## [Exercise]
Produce an exact copy of all the data below, dropping every image.

## [Exercise data]
────

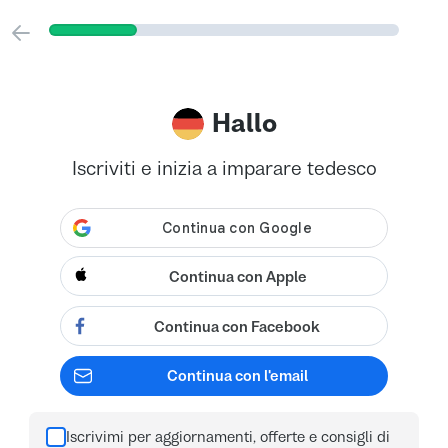
Hallo
Iscriviti e inizia a imparare tedesco
Continua con Apple
Continua con Facebook
Continua con l'email
Iscrivimi per aggiornamenti, offerte e consigli di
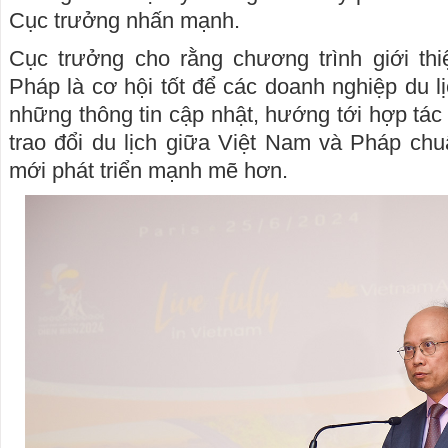
Cục trưởng nhấn mạnh.
Cục trưởng cho rằng chương trình giới thi
Pháp là cơ hội tốt để các doanh nghiệp du l
những thông tin cập nhật, hướng tới hợp tác
trao đổi du lịch giữa Việt Nam và Pháp chu
mới phát triển mạnh mẽ hơn.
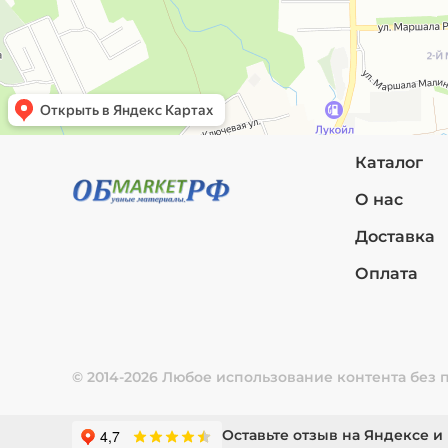
Каталог
О нас
Доставка
Оплата
© 2014-2026 Любое использование контента без
Оставьте отзыв на Яндексе и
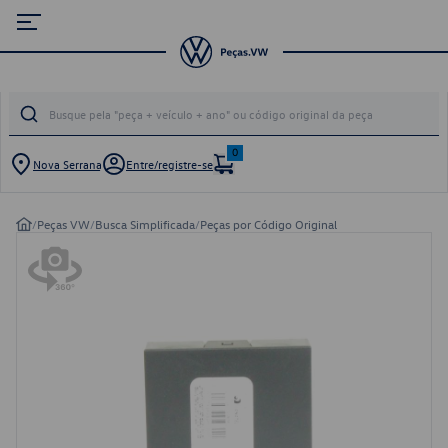
0
Nova Serrana
Entre/registre-se
/
Peças VW
/
Busca Simplificada
/
Peças por Código Original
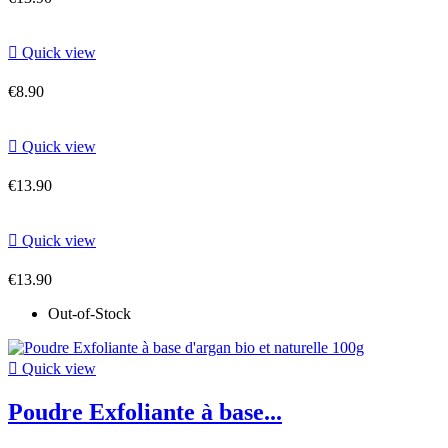

Quick view
€8.90

Quick view
€13.90

Quick view
€13.90
Out-of-Stock

Quick view
Poudre Exfoliante à base...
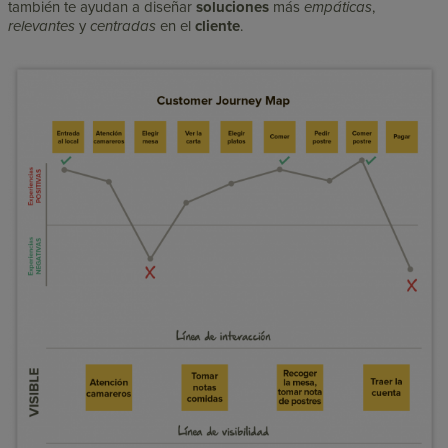
también te ayudan a diseñar
soluciones
más
empáticas
,
relevantes
y
centradas
en el
cliente
.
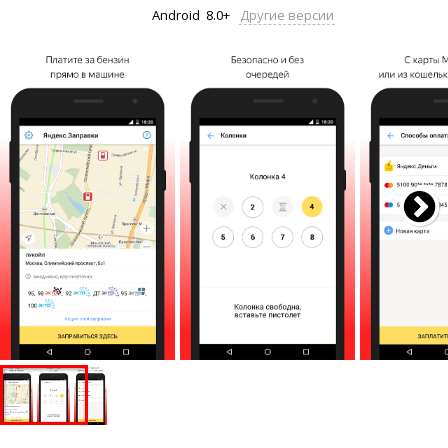
Android
8.0+
Другие версии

────

## [Completed exercise]
Hallo
Iscriviti e inizia a imparare tedesco
Continua con Apple
Continua con Facebook
Continua con l'email
Iscrivimi per aggiornamenti, offerte e consigli di
Cục trưởng nhấn mạnh.
Cục trưởng cho rằng chương trình giới thi
Pháp là cơ hội tốt để các doanh nghiệp du l
những thông tin cập nhật, hướng tới hợp tác
trao đổi du lịch giữa Việt Nam và Pháp chu
mới phát triển mạnh mẽ hơn.
Каталог
О нас
Доставка
Оплата
© 2014-2026 Любое использование контента без
Оставьте отзыв на Яндексе и
0
Nova Serrana
Entre/registre-se
/
Peças VW
/
Busca Simplificada
/
Peças por Código Original

Quick view
€8.90

Quick view
€13.90

Quick view
€13.90
Out-of-Stock

Quick view
Poudre Exfoliante à base...
también te ayudan a diseñar
soluciones
más
empáticas
,
relevantes
y
centradas
en el
cliente
.
Android
8.0+
Другие версии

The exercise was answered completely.